A cientista política explica que o discurso de ódio ligado ao gênero já passou a fazer parte do processo de radicalização que se observou no Brasil, especialmente nos meses que sucederam a derrota eleitoral de Bolsonaro. “Quando a gente for falar sobre a extrema-direita, torna-se necessário falar sobre questões de gênero e sobre espaços de poder”, ressaltou.
Consequências práticas
Apesar do fenômeno ser mais visível em comunidades virtuais isoladas, Bruna Camilo explica que os efeitos práticos do discurso masculinista se projetam para outros campos, e acabam atingindo a própria atuação das mulheres na política. “Os discursos de ódio e a misoginia contra parlamentares acabam afetando toda a participação feminina nesse meio”, apontou.
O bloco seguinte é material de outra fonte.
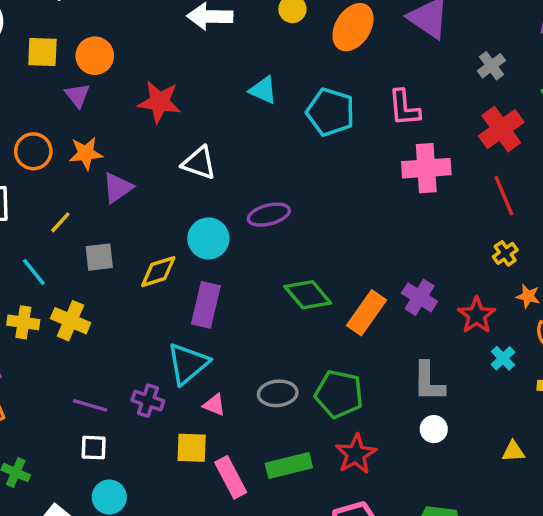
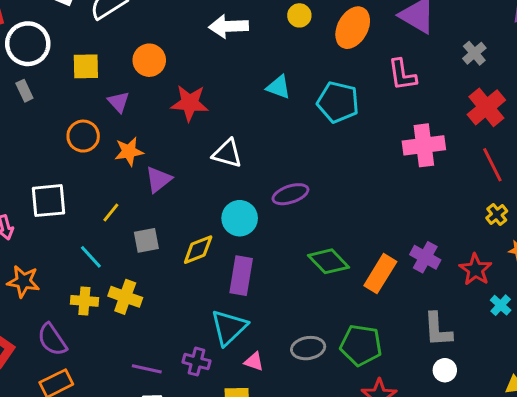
orange circle: (95, 56) -> (149, 60), moved
pink L-shape: (404, 108) -> (402, 75), moved
orange circle: (33, 151) -> (83, 136), moved

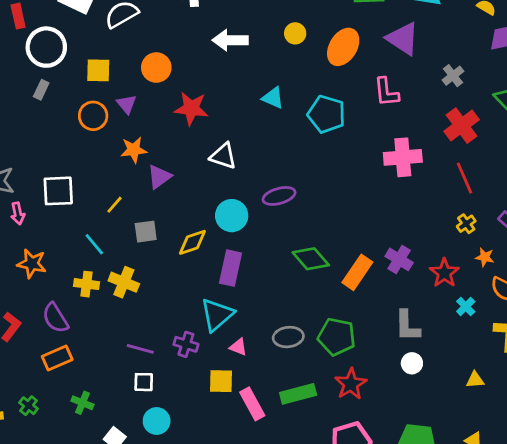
gray rectangle: (24, 91) -> (41, 90), turned 48
orange circle: (83, 136) -> (93, 116), moved

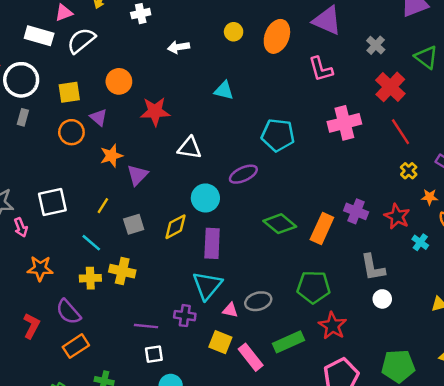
white arrow: (230, 40) -> (179, 47), size x0.7
cyan pentagon: (326, 114) -> (278, 135), moved
gray ellipse: (288, 337) -> (258, 301), moved
yellow square: (221, 381) -> (220, 342), turned 30

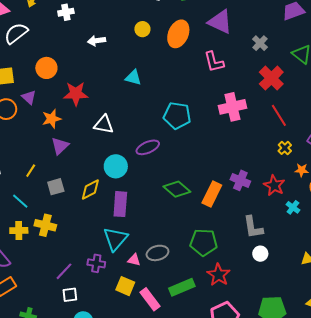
orange star: (111, 156) -> (52, 119), moved
purple line: (146, 326) -> (64, 271), turned -54

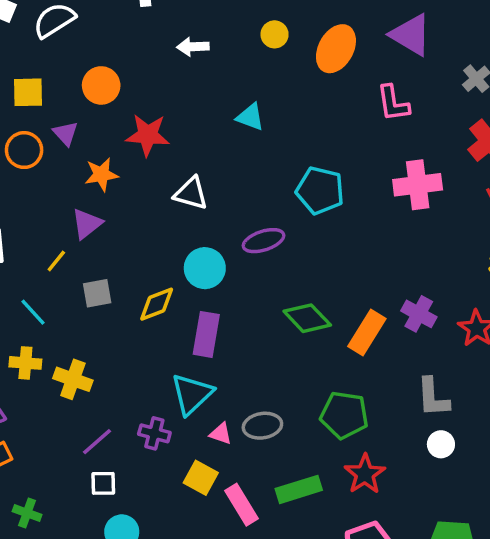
purple triangle: (60, 146) -> (87, 224), moved
yellow cross: (45, 225) -> (73, 379), moved

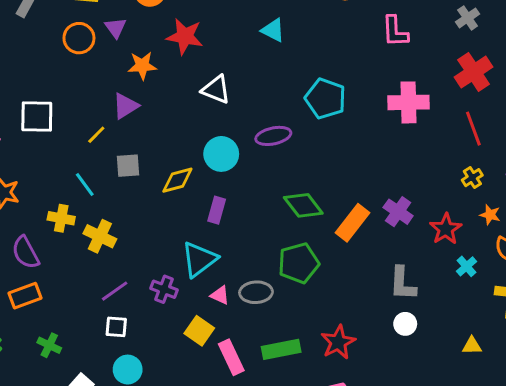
cyan line: (33, 312) -> (85, 184), moved
purple rectangle: (206, 334) -> (217, 210), size x0.7
green pentagon: (344, 415) -> (299, 263), moved, turned -30

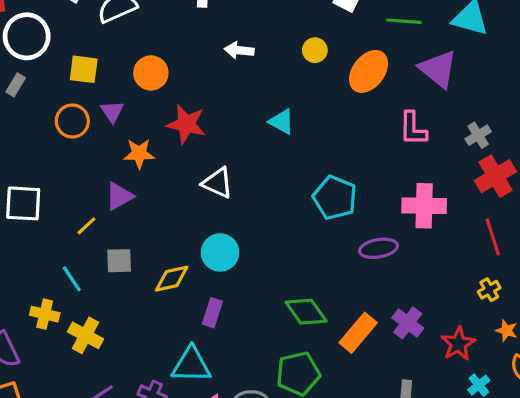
gray cross: (468, 18) -> (478, 135), moved
purple ellipse: (273, 136) -> (378, 248), moved
cyan triangle: (199, 259) -> (191, 365), turned 36

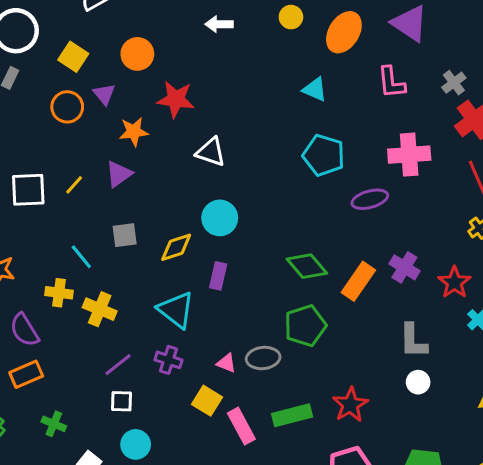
yellow square: (84, 69) -> (73, 57), turned 32
cyan triangle: (282, 122) -> (315, 89), moved
yellow line: (86, 226) -> (74, 185), moved
cyan triangle: (191, 365) -> (176, 310), moved, turned 42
Em 2022, grupos políticos radicais chegaram a lançar ameaças de morte contra mulheres com atuação política, em especial mulheres trans, como foi o caso das agora deputadas Erika Hilton (Psol-SP) e Duda Salabert (PDT-MG). A pesquisadora relembrou esse fenômeno. “Isso acua uma mulher na política. Se ela não está munida de uma equipe e de um aparato jurídico para se proteger, pode acabar até desistindo de participar no parlamento para preservar sua integridade física”.
Esse exílio parlamentar em decorrência da misoginia chegou a se concretizar em 2021, quando a vereadora fluminense Benny Briolly (Psol), de Niterói, saiu do país para se proteger após receber ameaças de morte. “A radicalização do Brasil já está atrelada à violência política de gênero. Quando a mulher ocupa um espaço de poder, ela se torna um possível alvo desse tipo de violência”, alertou.
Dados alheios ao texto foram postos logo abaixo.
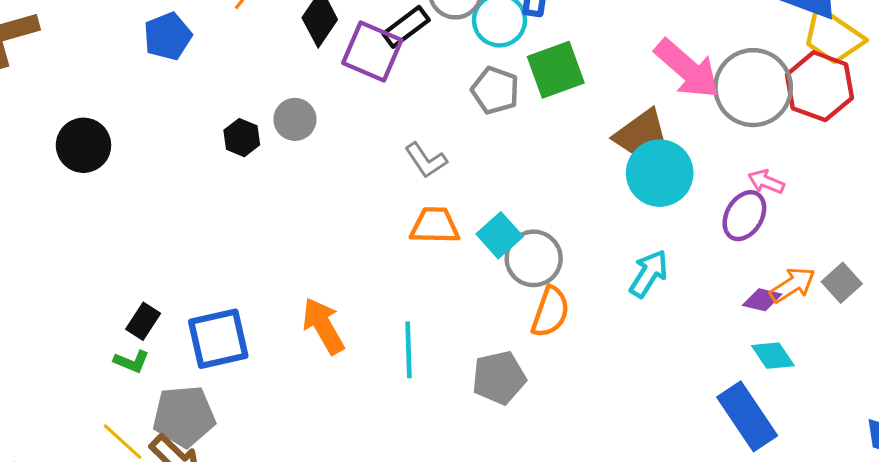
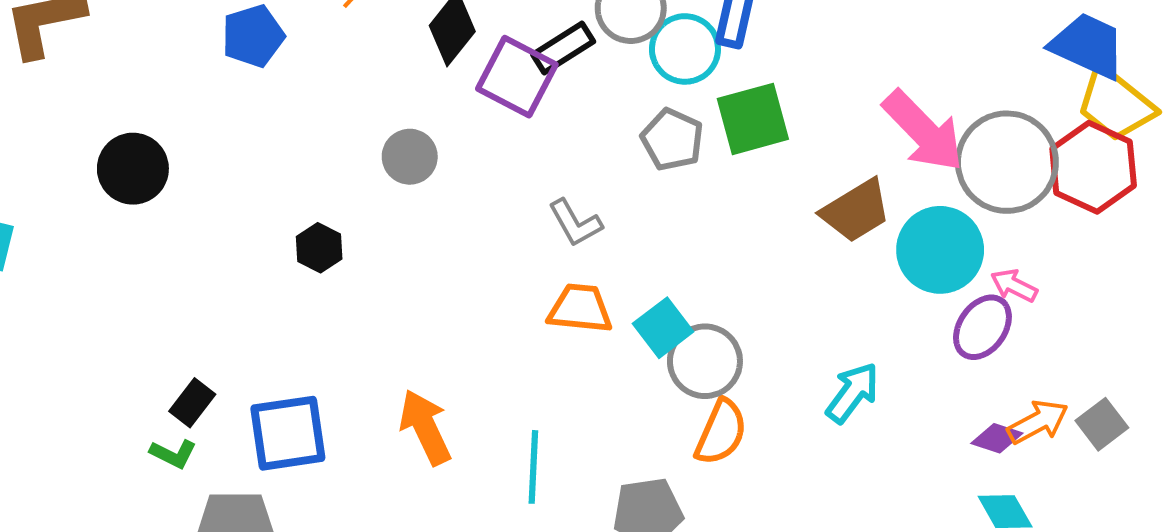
black hexagon: (242, 138) -> (319, 248), moved
cyan circle: (660, 173) -> (940, 250), moved

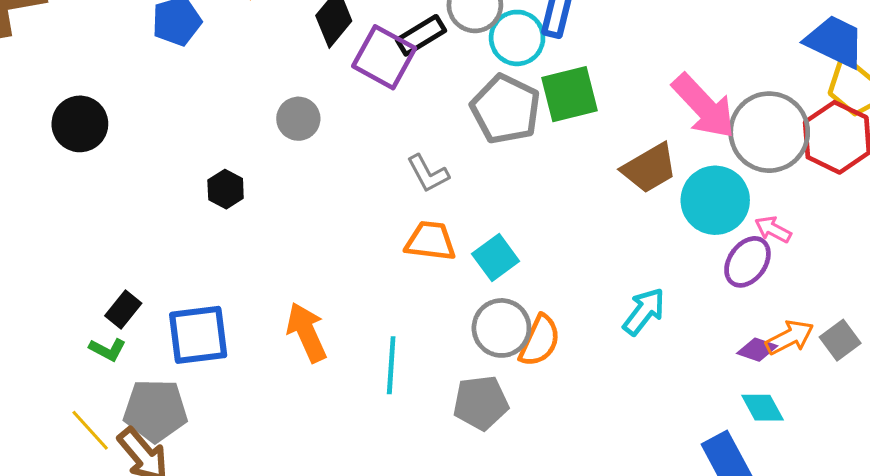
gray pentagon: (672, 140) -> (506, 109), size x1.4
gray circle: (705, 361) -> (501, 328), moved

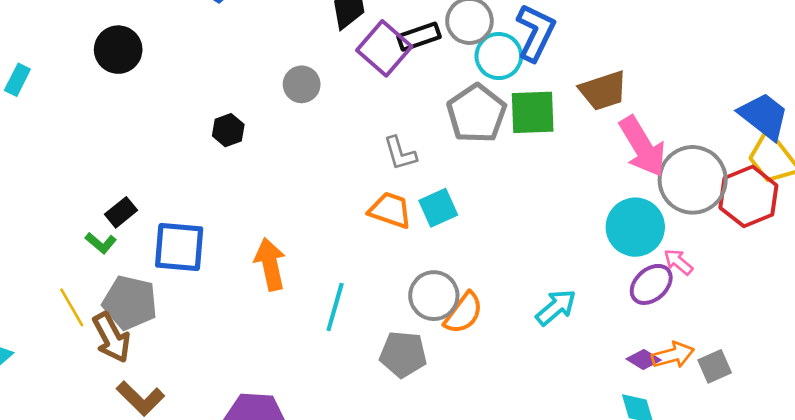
brown trapezoid: (649, 168) -> (603, 91), moved
cyan square: (496, 257) -> (438, 208), moved

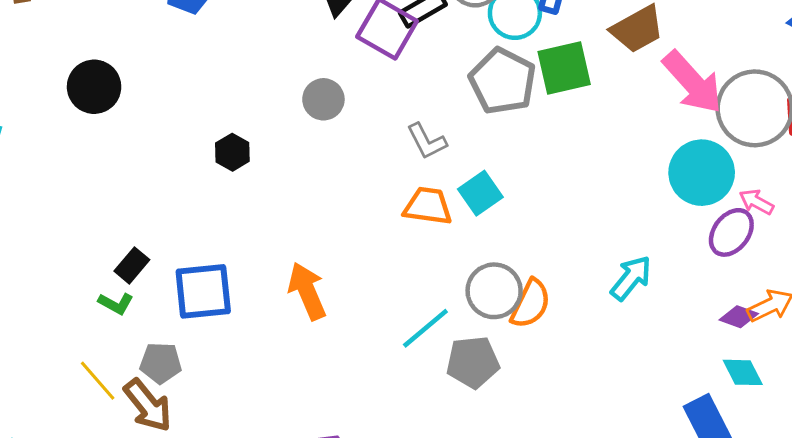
gray circle: (302, 84) -> (323, 99), moved
gray pentagon: (130, 303) -> (161, 363), size x0.7
cyan line: (335, 307) -> (425, 328), moved, turned 45

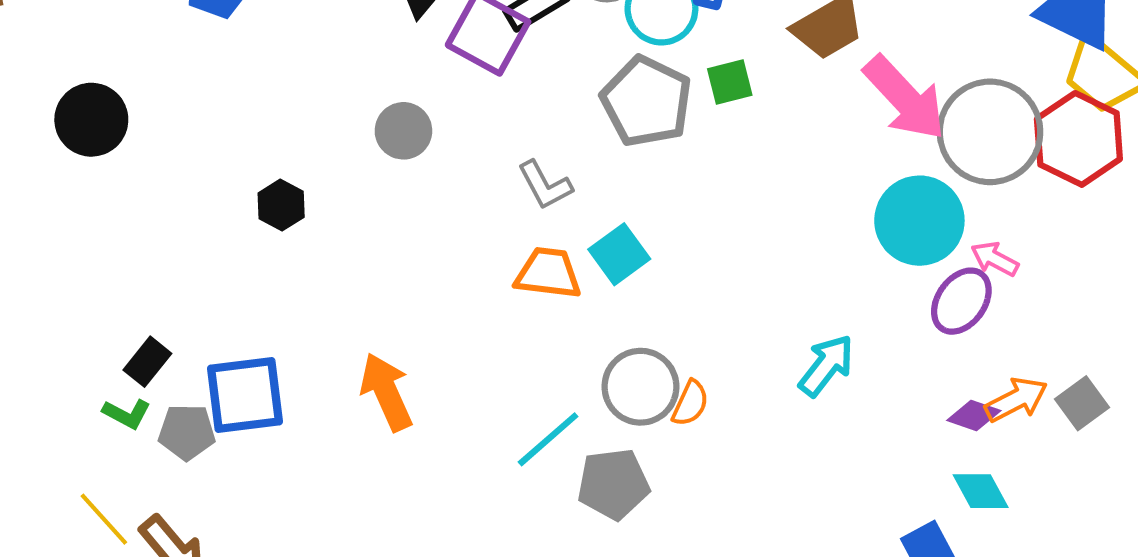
green square: (564, 68) -> (730, 82), size x0.6
orange semicircle: (531, 304) -> (690, 403), size x0.7
gray pentagon: (161, 363) -> (187, 432), moved

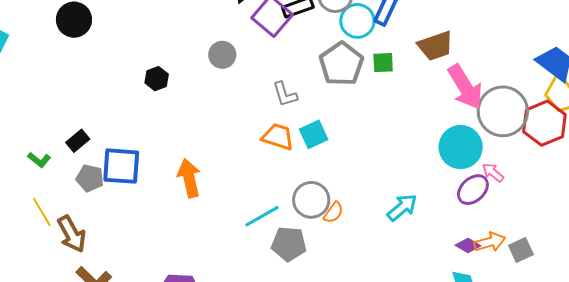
green L-shape: (127, 414) -> (39, 160), moved

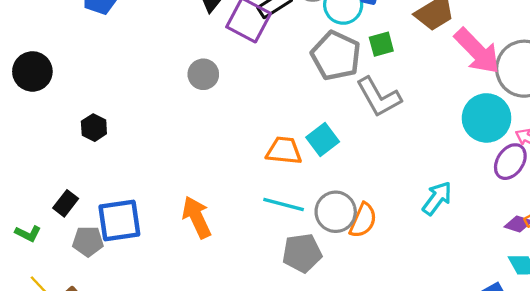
black hexagon: (157, 79) -> (94, 128), moved
gray L-shape: (285, 94) -> (379, 97), moved, size x1.5
orange semicircle: (333, 213) -> (363, 220), size x1.4
cyan line: (262, 216) -> (284, 205), moved, turned 57
gray pentagon: (289, 244) -> (302, 253), moved

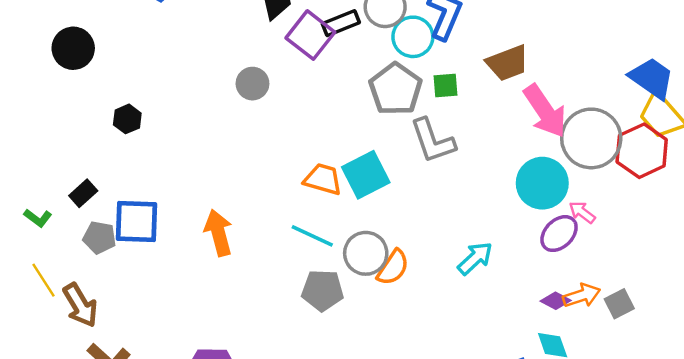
cyan square: (323, 139) -> (366, 175), size x1.4

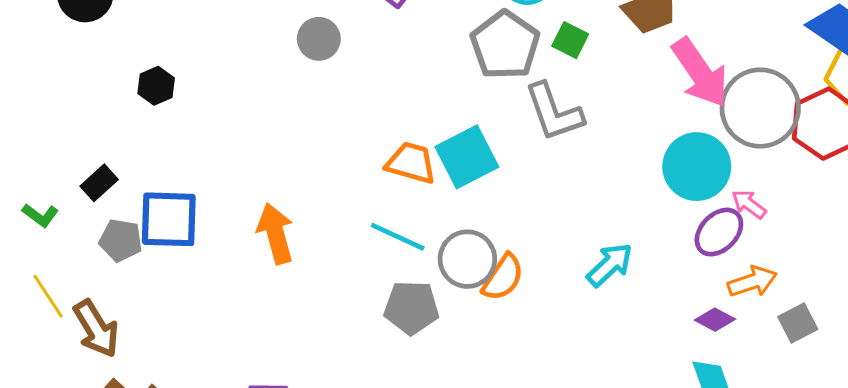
green square: (446, 86) -> (570, 40), turned 32
orange arrow: (582, 295) -> (752, 282), moved

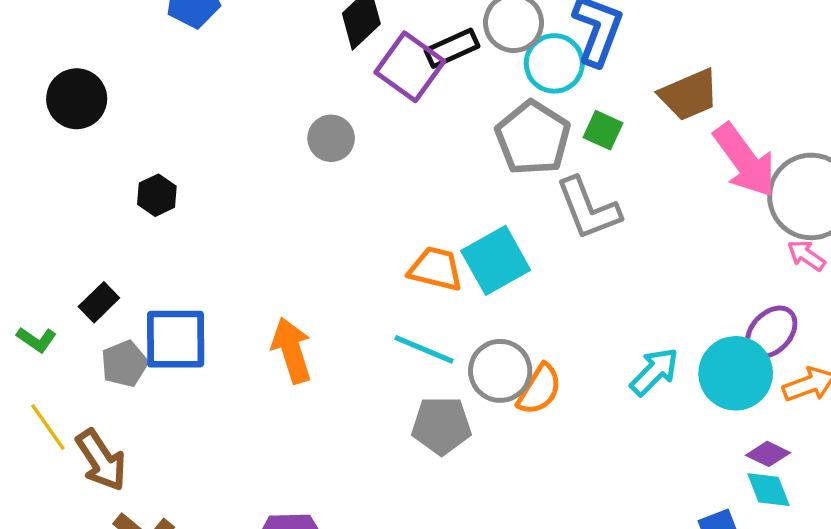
cyan circle: (697, 167) -> (736, 373), moved
pink arrow: (749, 204) -> (806, 255), moved
gray pentagon: (121, 240) -> (124, 364), turned -30
purple diamond: (715, 320) -> (768, 454), moved

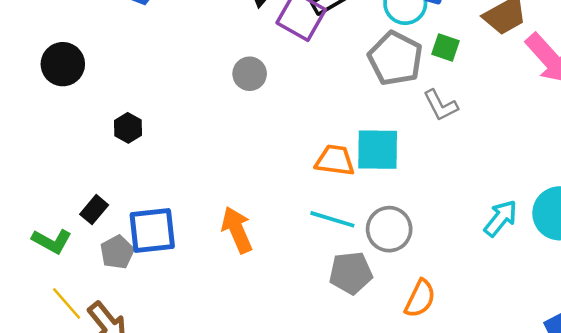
gray L-shape: (588, 209) -> (441, 105), size x0.7
cyan square: (496, 260) -> (378, 150), turned 36
green L-shape: (37, 340) -> (52, 241), size x1.4
orange semicircle: (539, 389) -> (420, 298), moved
Parlamentares do campo conservador também não saem ilesas. “Isso ficou claro no início do governo Bolsonaro, quando ele deu posse à ex-ministra Damares Alves. Nas comunidades masculinistas passaram a se referir a ela como ‘conservadia’, e reclamaram afirmando que Bolsonaro estaria se curvando ao feminismo ao trazer ela para dentro do governo”, lembrou.
Busca por soluções
Em meados de fevereiro, o Ministério dos Direitos Humanos criou um grupo de trabalho para combater o discurso de ódio e o extremismo. A iniciativa, na visão da pesquisadora, é vital para que se consiga enfrentar a violência política de gênero no Brasil. Esse combate, porém, não pode ser realizado apenas na forma da responsabilização pelo radicalismo, mas em um processo mais amplo de desradicalização de cada indivíduo.
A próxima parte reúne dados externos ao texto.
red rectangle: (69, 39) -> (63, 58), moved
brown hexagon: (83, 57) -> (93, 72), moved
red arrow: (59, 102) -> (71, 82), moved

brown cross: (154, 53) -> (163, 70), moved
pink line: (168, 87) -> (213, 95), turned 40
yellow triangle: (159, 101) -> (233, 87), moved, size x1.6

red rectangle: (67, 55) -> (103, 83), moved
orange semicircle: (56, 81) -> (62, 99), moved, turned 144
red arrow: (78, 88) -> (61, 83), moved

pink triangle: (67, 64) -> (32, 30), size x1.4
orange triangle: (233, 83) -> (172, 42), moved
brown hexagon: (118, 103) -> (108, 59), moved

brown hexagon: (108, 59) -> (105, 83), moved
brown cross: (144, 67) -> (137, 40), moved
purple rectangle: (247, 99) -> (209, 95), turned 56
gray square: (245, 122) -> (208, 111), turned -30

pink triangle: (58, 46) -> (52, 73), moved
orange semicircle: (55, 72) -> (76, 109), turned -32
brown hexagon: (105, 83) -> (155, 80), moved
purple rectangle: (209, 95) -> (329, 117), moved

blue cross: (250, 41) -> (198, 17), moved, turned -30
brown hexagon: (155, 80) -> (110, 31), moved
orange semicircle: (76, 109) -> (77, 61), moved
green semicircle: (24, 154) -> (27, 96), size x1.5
“Construir políticas públicas e projetos de lei para punir pessoas radicalizadas não resolve a situação. Nós precisamos entender o contexto daquela pessoa, entender como ela foi radicalizada, entender sua situação social para que a gente possa combater de fato a sua radicalização pela raiz”, sugeriu Bruna. Ela também alerta que, em muitos casos, a prisão sequer é recomendável: a exposição ao meio prisional pode fomentar ainda mais o posicionamento radical e o ódio por mulheres.
Além do grupo de trabalho ministerial, a cientista aponta como outra via de combate à violência política de gênero ligada ao radicalismo político um projeto de lei elaborado em parceria entre a deputada Dandara (PT-MG) e a pesquisadora na área de gênero Valeska Zanello, da Universidade de Brasília, que criminaliza a misoginia no Brasil.
“A criminalização da misoginia pode ser uma forma muito boa de se combater. Mas não podemos esquecer de fazer o debate sobre como punir a prática da forma mais apropriada e de forma integrada com políticas públicas. Esse projeto já pode servir como ponto de partida para que se consiga investigar de forma apropriada esses casos”, defendeu.
O projeto está registrado como Projeto de Lei 873/2023, e ainda será encaminhado às comissões da Câmara dos Deputados. Já o grupo de trabalho do Ministério dos Direitos Humanos já realizou sua primeira reunião na última segunda-feira (6).